- Dollar Tree is breaking the buck for good.
- The discount chain said Tuesday the majority of its $1 items will now be sold for $1.25.
- It began testing these higher prices points in September.
Dollar Tree is officially breaking the buck.
In a call with investors, CEO Michael Witynski said that the new price regime will allow the company to bring back items that were previously abandoned – because of its $1 price constraint – and enable it to return profit margins to their longstanding levels of 35% to 36% next year.
Dollar Tree, which also owns Family Dollar, was the last of the major dollar store chains in the US to stand by its $1 commitment for more than 30 years even as investors piled on the pressure for it to raise prices.

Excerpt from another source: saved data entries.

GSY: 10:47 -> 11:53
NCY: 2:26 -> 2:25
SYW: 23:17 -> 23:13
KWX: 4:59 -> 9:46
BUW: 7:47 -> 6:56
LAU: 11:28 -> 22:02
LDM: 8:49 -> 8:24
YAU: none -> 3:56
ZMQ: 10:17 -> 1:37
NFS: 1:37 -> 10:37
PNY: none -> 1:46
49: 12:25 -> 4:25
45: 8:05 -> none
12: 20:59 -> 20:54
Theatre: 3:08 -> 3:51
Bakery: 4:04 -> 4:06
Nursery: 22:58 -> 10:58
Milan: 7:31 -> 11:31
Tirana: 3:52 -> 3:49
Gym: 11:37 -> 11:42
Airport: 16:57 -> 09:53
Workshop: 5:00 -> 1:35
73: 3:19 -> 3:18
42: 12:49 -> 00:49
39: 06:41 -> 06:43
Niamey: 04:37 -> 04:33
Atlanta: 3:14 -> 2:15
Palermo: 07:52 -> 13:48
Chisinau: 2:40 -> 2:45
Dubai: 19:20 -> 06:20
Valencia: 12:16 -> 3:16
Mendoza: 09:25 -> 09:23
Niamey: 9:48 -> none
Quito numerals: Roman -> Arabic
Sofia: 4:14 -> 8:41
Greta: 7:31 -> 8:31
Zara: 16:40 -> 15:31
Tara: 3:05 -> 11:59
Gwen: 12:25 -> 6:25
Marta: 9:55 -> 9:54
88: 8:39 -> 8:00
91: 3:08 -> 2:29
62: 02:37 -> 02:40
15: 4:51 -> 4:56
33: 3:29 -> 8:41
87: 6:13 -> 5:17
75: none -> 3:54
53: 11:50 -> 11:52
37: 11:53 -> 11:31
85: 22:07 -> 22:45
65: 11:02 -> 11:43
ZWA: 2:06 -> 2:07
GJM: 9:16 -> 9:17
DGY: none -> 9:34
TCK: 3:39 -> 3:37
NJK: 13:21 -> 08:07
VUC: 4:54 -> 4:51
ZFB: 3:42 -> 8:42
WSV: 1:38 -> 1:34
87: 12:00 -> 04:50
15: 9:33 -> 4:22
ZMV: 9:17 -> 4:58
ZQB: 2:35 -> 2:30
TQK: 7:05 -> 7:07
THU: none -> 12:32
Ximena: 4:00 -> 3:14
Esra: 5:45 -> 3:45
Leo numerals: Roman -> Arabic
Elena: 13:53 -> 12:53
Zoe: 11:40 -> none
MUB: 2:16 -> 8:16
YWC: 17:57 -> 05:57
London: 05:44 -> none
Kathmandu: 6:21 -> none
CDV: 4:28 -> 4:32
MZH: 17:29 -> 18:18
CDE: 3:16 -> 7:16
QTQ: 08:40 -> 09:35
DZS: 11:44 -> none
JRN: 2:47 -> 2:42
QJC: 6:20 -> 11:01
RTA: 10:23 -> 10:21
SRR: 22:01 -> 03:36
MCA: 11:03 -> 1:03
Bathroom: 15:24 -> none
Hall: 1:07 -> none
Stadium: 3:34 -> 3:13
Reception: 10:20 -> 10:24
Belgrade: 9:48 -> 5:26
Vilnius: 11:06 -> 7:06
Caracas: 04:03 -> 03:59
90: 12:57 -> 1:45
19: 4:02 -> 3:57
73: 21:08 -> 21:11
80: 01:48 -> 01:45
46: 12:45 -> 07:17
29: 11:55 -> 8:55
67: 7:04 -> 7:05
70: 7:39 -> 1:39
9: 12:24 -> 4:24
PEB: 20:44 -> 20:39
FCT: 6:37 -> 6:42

Witynski said that by raising prices to $1.25, the company has more flexibility to absorb rising supply chain and labor costs that are biting into profit margins.
On top of this, the company said it is expanding its higher-priced Dollar Tree Plus line of goods, which includes items that mostly cost between $3 and $5, to more stores. It plans to roll out the line to 5,000 stores by 2024, it said.
For the moment, Witynski is promising to stand by the $1.25 price to keep things simple for customers, he said on the call.
While analysts say the price increase will allow the company to return to its historic 35% margin levels (gross margin was 27.5% of net sales in the most recent quarter), there's a risk that its customers could be turned off by this.
"That risk is reduced customer traction, smaller basket sizes, and some erosion of the value credentials Dollar Tree is renowned for," Neil Saunders, managing director of Global Data Retail, said in a note to clients Tuesday. "The simple fact is that many of Dollar Tree's customers are feeling the heat of inflation on their spending power, and they won't simply absorb such a large price lift," he added.